-------- PROVIDED ENTRIES

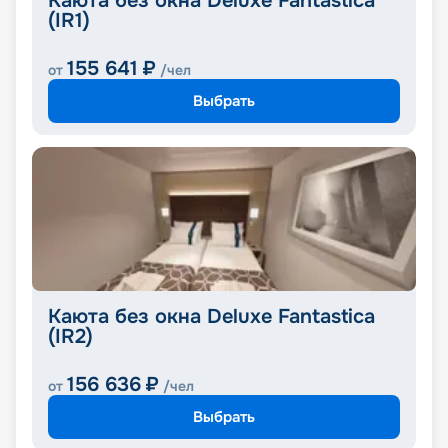
Каюта без окна Deluxe Fantastica
(IR1)
155 641
₽
от
/чел
Выбрать
Каюта без окна Deluxe Fantastica
(IR2)
156 636
₽
от
/чел
Выбрать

----------------

■ **TASK**
Copy out all the entries precisely. No images.

■ **SOLUTION TO THIS PROBLEM**
Каюта без окна Deluxe Fantastica
(IR1)
155 641
₽
от
/чел
Выбрать
Каюта без окна Deluxe Fantastica
(IR2)
156 636
₽
от
/чел
Выбрать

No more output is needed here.